PROBLEM DETAILS – Write out exactly the lines between the line containing "Name (194, 1787)" and the end of the records, counting both ends, and leave out all pictures.

============================================================

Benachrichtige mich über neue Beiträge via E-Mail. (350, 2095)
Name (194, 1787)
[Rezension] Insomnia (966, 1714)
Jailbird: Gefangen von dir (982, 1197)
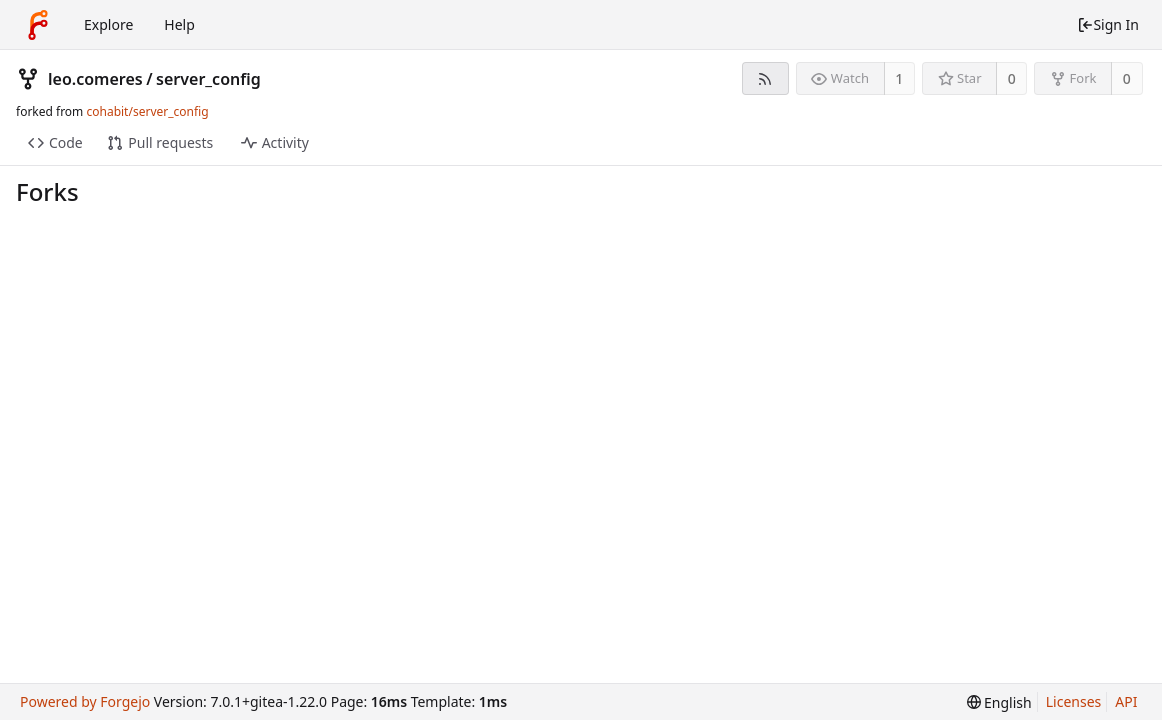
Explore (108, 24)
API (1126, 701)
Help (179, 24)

============================================================

SOLUTION FOR THIS TASK –
Name (194, 1787)
[Rezension] Insomnia (966, 1714)
Jailbird: Gefangen von dir (982, 1197)
Explore (108, 24)
API (1126, 701)
Help (179, 24)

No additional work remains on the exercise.